Daigo-ji is the place I recommend the most because it is just so beautiful – the garden, the pagoda, and the treasure room of the museum all stopped me dead in my tracks.
I also recommend the Fushimi Inari shrine – go and enjoy the abundance of torii gates. Yes, you will run into someone who stopped in the middle of the path because they had to take a picture of a particular gate – gates which for the most part, while eye-catching, are exactly the same. Climb Mount Inari if possible to see the natural beauty of the shrine’s grounds and to enjoy the torii in less hectic surroundings. You can also see all of Kyoto from an overlook halfway up.

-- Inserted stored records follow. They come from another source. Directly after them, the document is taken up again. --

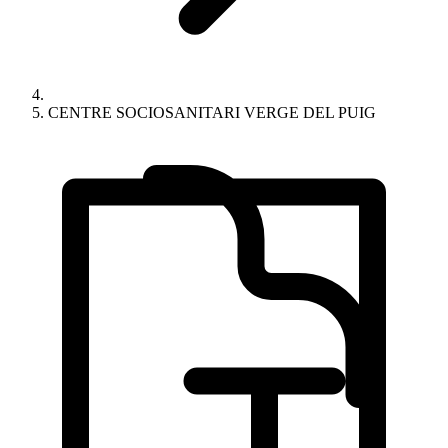
CENTRE SOCIOSANITARI VERGE DEL PUIG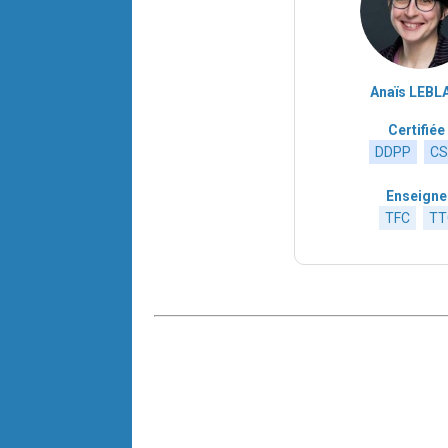
Anaïs LEBL
Certifiée 
DDPP
CS
Enseigne 
TFC
TT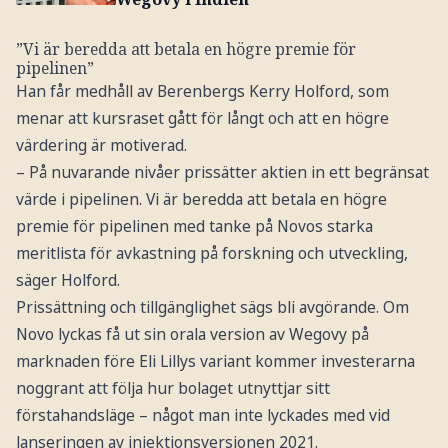
”Vi är beredda att betala en högre premie för
pipelinen”
Han får medhåll av Berenbergs Kerry Holford, som
menar att kursraset gått för långt och att en högre
värdering är motiverad.
– På nuvarande nivåer prissätter aktien in ett begränsat
värde i pipelinen. Vi är beredda att betala en högre
premie för pipelinen med tanke på Novos starka
meritlista för avkastning på forskning och utveckling,
säger Holford.
Prissättning och tillgänglighet sägs bli avgörande. Om
Novo lyckas få ut sin orala version av Wegovy på
marknaden före Eli Lillys variant kommer investerarna
noggrant att följa hur bolaget utnyttjar sitt
förstahandsläge – något man inte lyckades med vid
lanseringen av injektionsversionen 2021.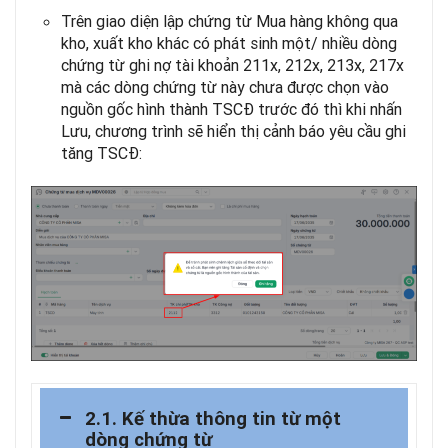
Trên giao diện lập chứng từ Mua hàng không qua
kho, xuất kho khác có phát sinh một/ nhiều dòng
chứng từ ghi nợ tài khoản 211x, 212x, 213x, 217x
mà các dòng chứng từ này chưa được chọn vào
nguồn gốc hình thành TSCĐ trước đó thì khi nhấn
Lưu, chương trình sẽ hiển thị cảnh báo yêu cầu ghi
tăng TSCĐ:
2.1. Kế thừa thông tin từ một
dòng chứng từ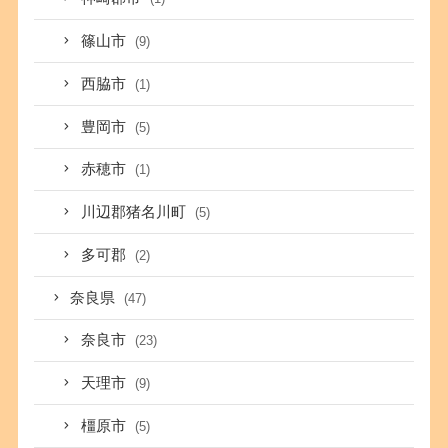
篠山市
(9)
西脇市
(1)
豊岡市
(5)
赤穂市
(1)
川辺郡猪名川町
(5)
多可郡
(2)
奈良県
(47)
奈良市
(23)
天理市
(9)
橿原市
(5)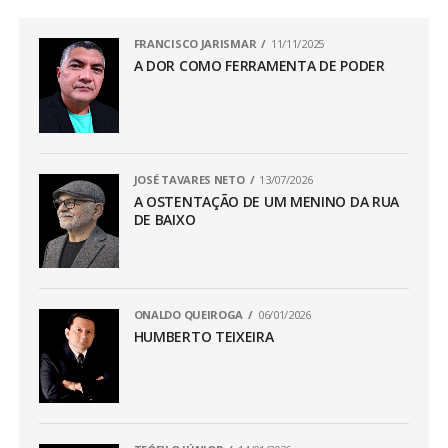
FRANCISCO JARISMAR
11/11/2025
A DOR COMO FERRAMENTA DE PODER
JOSÉ TAVARES NETO
13/07/2026
A OSTENTAÇÃO DE UM MENINO DA RUA
DE BAIXO
ONALDO QUEIROGA
06/01/2026
HUMBERTO TEIXEIRA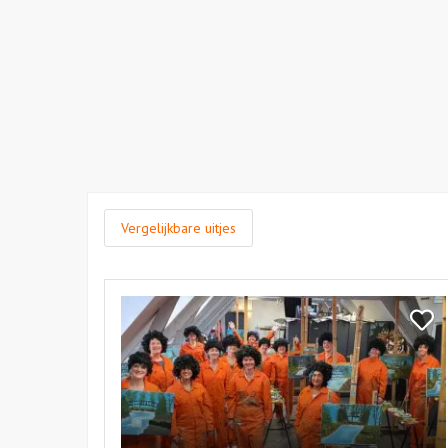
Vergelijkbare uitjes
Bekijk
Bob
Bekij
Ross
Bob
Workshop
Ross
Work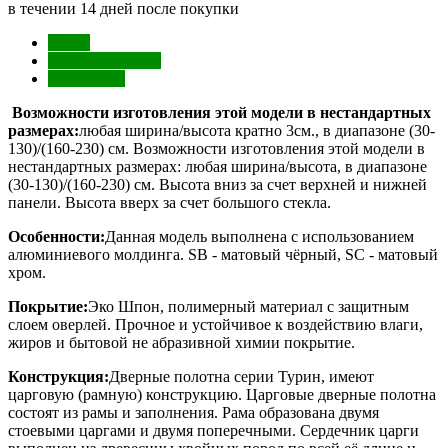
в течении 14 дней после покупки
Обзор
Характеристики
Отзывы (0)
Возможности изготовления этой модели в нестандартных
размерах:
любая ширина/высота кратно 3см., в диапазоне (30-
130)/(160-230) см. Возможности изготовления этой модели в
нестандартных размерах: любая ширина/высота, в диапазоне
(30-130)/(160-230) см. Высота вниз за счет верхней и нижней
панели. Высота вверх за счет большого стекла.
Особенности:
Данная модель выполнена с использованием
алюминиевого молдинга. SB - матовый чёрный, SC - матовый
хром.
Покрытие:
Эко Шпон, полимерный материал с защитным
слоем оверлей. Прочное и устойчивое к воздействию влаги,
жиров и бытовой не абразивной химии покрытие.
Конструкция:
Дверные полотна серии Турин, имеют
царговую (рамную) конструкцию. Царговые дверные полотна
состоят из рамы и заполнения. Рама образована двумя
стоевыми царгами и двумя поперечными. Сердечник царги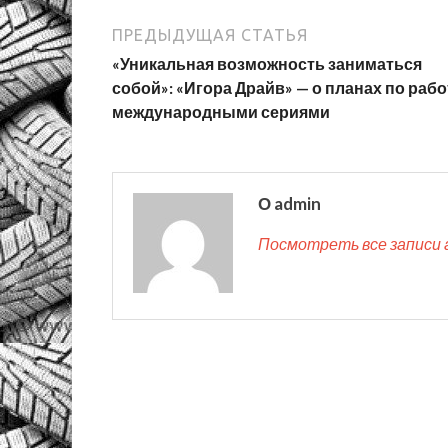
ПРЕДЫДУЩАЯ СТАТЬЯ
«Уникальная возможность заниматься
собой»: «Игора Драйв» — о планах по рабо
международными сериями
О admin
Посмотреть все записи 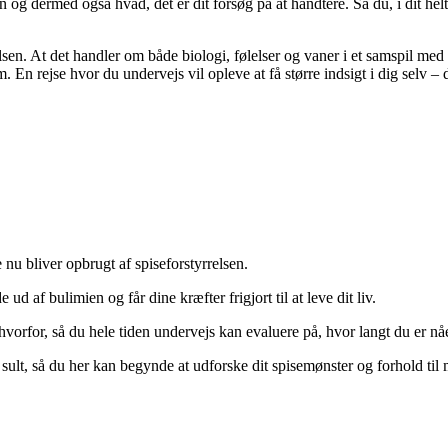
en og dermed også hvad, det er dit forsøg på at håndtere. Så du, i dit he
relsen. At det handler om både biologi, følelser og vaner i et samspil me
m. En rejse hvor du undervejs vil opleve at få større indsigt i dig selv –
e nu bliver opbrugt af spiseforstyrrelsen.
ud af bulimien og får dine kræfter frigjort til at leve dit liv.
orfor, så du hele tiden undervejs kan evaluere på, hvor langt du er nåe
sult, så du her kan begynde at udforske dit spisemønster og forhold til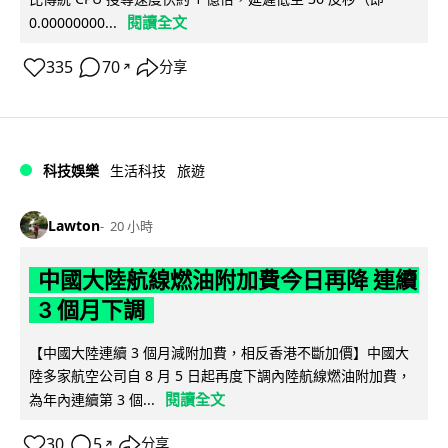
閱讀全文
0.00000000...
335
70
分享
↗
科技娛樂
生活科技
旅遊
Lawton
20 小時
中國大陸航線燃油附加費今日再降 連續
3 個月下調
【中國大陸連續 3 個月減附加費，相反香港不斷加價】中國大
陸多家航空公司自 8 月 5 日起再度下調內陸航線燃油附加費，
閱讀全文
為年內連續第 3 個...
30
5
分享
↗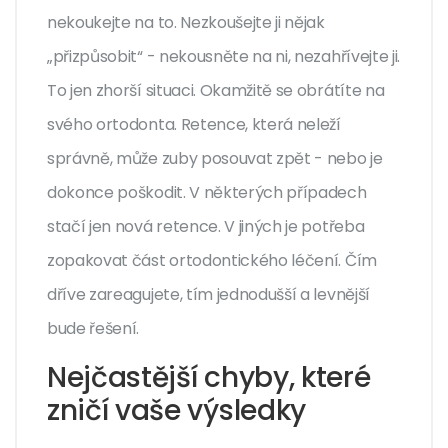
nekoukejte na to. Nezkoušejte ji nějak
„přizpůsobit“ - nekousněte na ni, nezahřívejte ji.
To jen zhorší situaci. Okamžitě se obrátíte na
svého ortodonta. Retence, která neleží
správně, může zuby posouvat zpět - nebo je
dokonce poškodit. V některých případech
stačí jen nová retence. V jiných je potřeba
zopakovat část ortodontického léčení. Čím
dříve zareagujete, tím jednodušší a levnější
bude řešení.
Nejčastější chyby, které
zničí vaše výsledky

In Nara, going to see Todai-ji, with its huge wooden Buddha, and checking out Kasuga Tanisha, famous for its lanterns, will not disappoint you. As for the deer, you will disappoint them because they’ve come to expect everyone to carrying the 150 yen biscuits conveniently sold all around Nara Park.
The one-day bus pass (500 yen) is really worth it. For just a few yen more than two trips, you get access to a well marked bus system that even has a few loops around some of the attractions. It was ridiculous when I took a train and had to walk a fair deal when I could have just taken a bus to the front door. You could always do what I did though – take a train, walk thirty minutes in the wrong direction in Arashiyama (western Kyoto), and then wonder why the guidebooks loved a regular-looking neighborhood so much.